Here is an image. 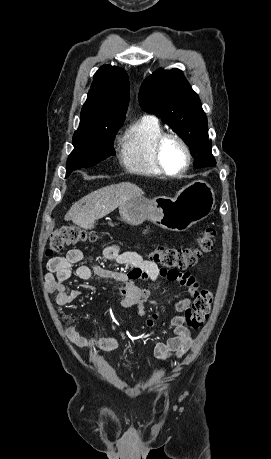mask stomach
<instances>
[{
    "instance_id": "stomach-1",
    "label": "stomach",
    "mask_w": 271,
    "mask_h": 459,
    "mask_svg": "<svg viewBox=\"0 0 271 459\" xmlns=\"http://www.w3.org/2000/svg\"><path fill=\"white\" fill-rule=\"evenodd\" d=\"M215 204L213 188L197 180L177 192L174 198H132L119 206L122 222L138 226L150 220L159 228L185 231L210 216Z\"/></svg>"
}]
</instances>
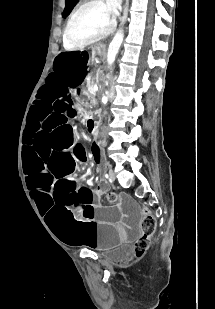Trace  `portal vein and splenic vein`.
<instances>
[{
    "mask_svg": "<svg viewBox=\"0 0 215 309\" xmlns=\"http://www.w3.org/2000/svg\"><path fill=\"white\" fill-rule=\"evenodd\" d=\"M96 90H98L97 84H95V86H93V90H91L92 94H95Z\"/></svg>",
    "mask_w": 215,
    "mask_h": 309,
    "instance_id": "portal-vein-and-splenic-vein-1",
    "label": "portal vein and splenic vein"
}]
</instances>
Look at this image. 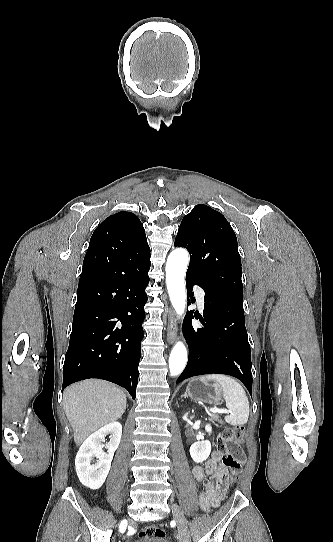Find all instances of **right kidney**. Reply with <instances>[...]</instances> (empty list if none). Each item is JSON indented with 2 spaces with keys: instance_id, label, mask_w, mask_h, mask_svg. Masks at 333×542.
Wrapping results in <instances>:
<instances>
[{
  "instance_id": "right-kidney-1",
  "label": "right kidney",
  "mask_w": 333,
  "mask_h": 542,
  "mask_svg": "<svg viewBox=\"0 0 333 542\" xmlns=\"http://www.w3.org/2000/svg\"><path fill=\"white\" fill-rule=\"evenodd\" d=\"M110 434V442L106 444L108 452H103L105 442L104 438ZM122 436V426L119 422H111L103 426L87 440L83 442L75 458L76 474L83 486L90 490H99L103 486L111 468L114 452L117 450ZM93 458H99L96 464H93Z\"/></svg>"
}]
</instances>
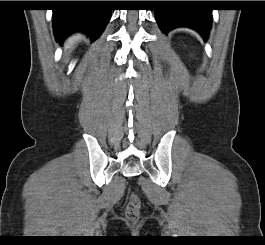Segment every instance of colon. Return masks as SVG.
<instances>
[{
  "label": "colon",
  "instance_id": "obj_1",
  "mask_svg": "<svg viewBox=\"0 0 265 245\" xmlns=\"http://www.w3.org/2000/svg\"><path fill=\"white\" fill-rule=\"evenodd\" d=\"M140 198L137 194H132L126 206L125 215L130 221H137L140 216Z\"/></svg>",
  "mask_w": 265,
  "mask_h": 245
}]
</instances>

◆ ◆ ◆

What you return should be only the lines from the line with "Segment every instance" through the last line of the listing above, exactly, both ends included, pictures excluded.

## RESPONSE TO THIS EXERCISE
Segment every instance of colon. Return masks as SVG.
<instances>
[{
  "label": "colon",
  "instance_id": "obj_1",
  "mask_svg": "<svg viewBox=\"0 0 265 245\" xmlns=\"http://www.w3.org/2000/svg\"><path fill=\"white\" fill-rule=\"evenodd\" d=\"M140 198L137 194H132L126 206L125 215L130 221H137L140 216Z\"/></svg>",
  "mask_w": 265,
  "mask_h": 245
}]
</instances>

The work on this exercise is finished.